Source material.

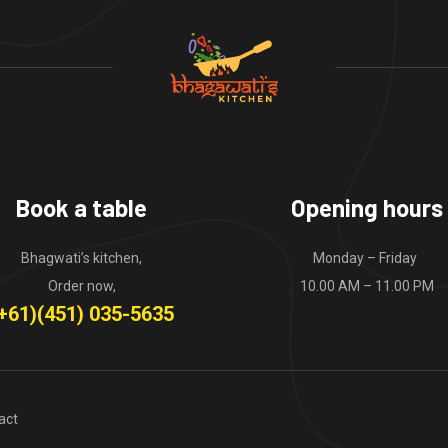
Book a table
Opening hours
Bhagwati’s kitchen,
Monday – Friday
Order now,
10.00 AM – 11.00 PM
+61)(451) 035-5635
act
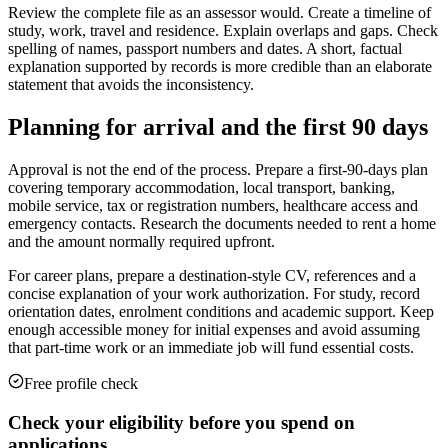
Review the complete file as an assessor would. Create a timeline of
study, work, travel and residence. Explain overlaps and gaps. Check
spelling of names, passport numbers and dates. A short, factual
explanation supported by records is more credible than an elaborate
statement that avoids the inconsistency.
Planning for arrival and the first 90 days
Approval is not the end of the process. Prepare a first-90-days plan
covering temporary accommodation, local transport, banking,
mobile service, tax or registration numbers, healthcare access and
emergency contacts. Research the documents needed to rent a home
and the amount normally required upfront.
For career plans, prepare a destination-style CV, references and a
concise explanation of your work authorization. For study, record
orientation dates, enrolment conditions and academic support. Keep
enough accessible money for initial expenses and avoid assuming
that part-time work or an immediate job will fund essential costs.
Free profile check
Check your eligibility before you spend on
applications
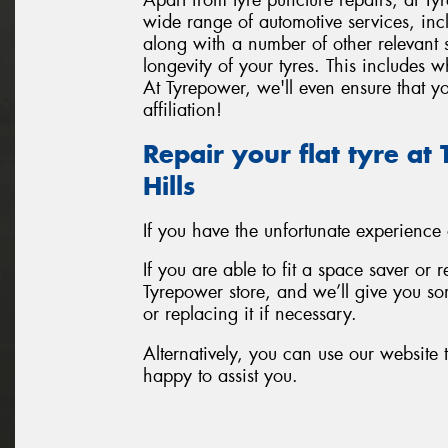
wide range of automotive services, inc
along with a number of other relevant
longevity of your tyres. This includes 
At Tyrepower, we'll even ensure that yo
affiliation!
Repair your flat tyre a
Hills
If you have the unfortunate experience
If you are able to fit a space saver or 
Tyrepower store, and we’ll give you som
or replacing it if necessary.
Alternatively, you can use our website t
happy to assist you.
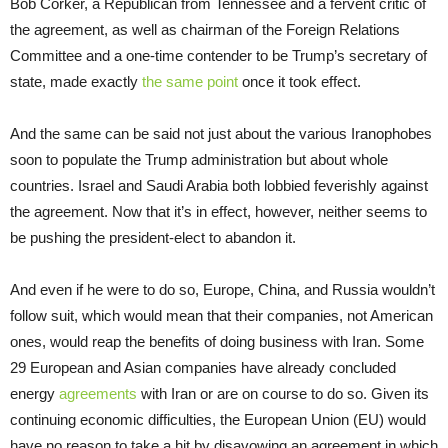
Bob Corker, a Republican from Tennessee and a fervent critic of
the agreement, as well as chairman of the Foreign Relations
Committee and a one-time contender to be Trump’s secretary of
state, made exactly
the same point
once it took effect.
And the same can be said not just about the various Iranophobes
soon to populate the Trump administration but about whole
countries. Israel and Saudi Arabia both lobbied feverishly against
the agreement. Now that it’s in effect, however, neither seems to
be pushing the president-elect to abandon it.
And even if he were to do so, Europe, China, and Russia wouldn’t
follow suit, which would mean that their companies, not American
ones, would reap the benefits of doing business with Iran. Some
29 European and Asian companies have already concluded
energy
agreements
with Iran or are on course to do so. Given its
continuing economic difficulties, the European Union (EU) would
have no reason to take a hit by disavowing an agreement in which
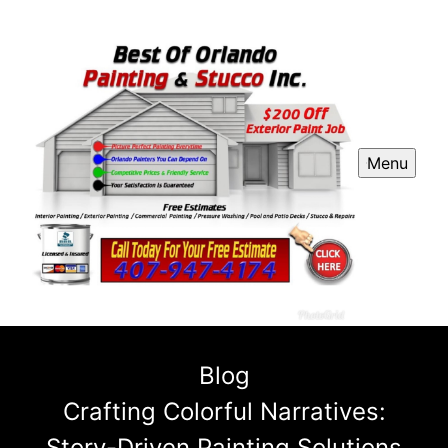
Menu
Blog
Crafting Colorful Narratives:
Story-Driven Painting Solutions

What is required.
Write out exactly the lines above between the one with "that part-time work" and the one with "be pushing the president-elect to abandon it.", inclusive, with pictures left out.

Result.
that part-time work or an immediate job will fund essential costs.
Free profile check
Check your eligibility before you spend on
applications
wide range of automotive services, inc
along with a number of other relevant
longevity of your tyres. This includes 
At Tyrepower, we'll even ensure that yo
affiliation!
Repair your flat tyre a
Hills
If you have the unfortunate experience
If you are able to fit a space saver or 
Tyrepower store, and we’ll give you som
or replacing it if necessary.
Alternatively, you can use our website t
happy to assist you.
Bob Corker, a Republican from Tennessee and a fervent critic of
the agreement, as well as chairman of the Foreign Relations
Committee and a one-time contender to be Trump’s secretary of
state, made exactly
the same point
once it took effect.
And the same can be said not just about the various Iranophobes
soon to populate the Trump administration but about whole
countries. Israel and Saudi Arabia both lobbied feverishly against
the agreement. Now that it’s in effect, however, neither seems to
be pushing the president-elect to abandon it.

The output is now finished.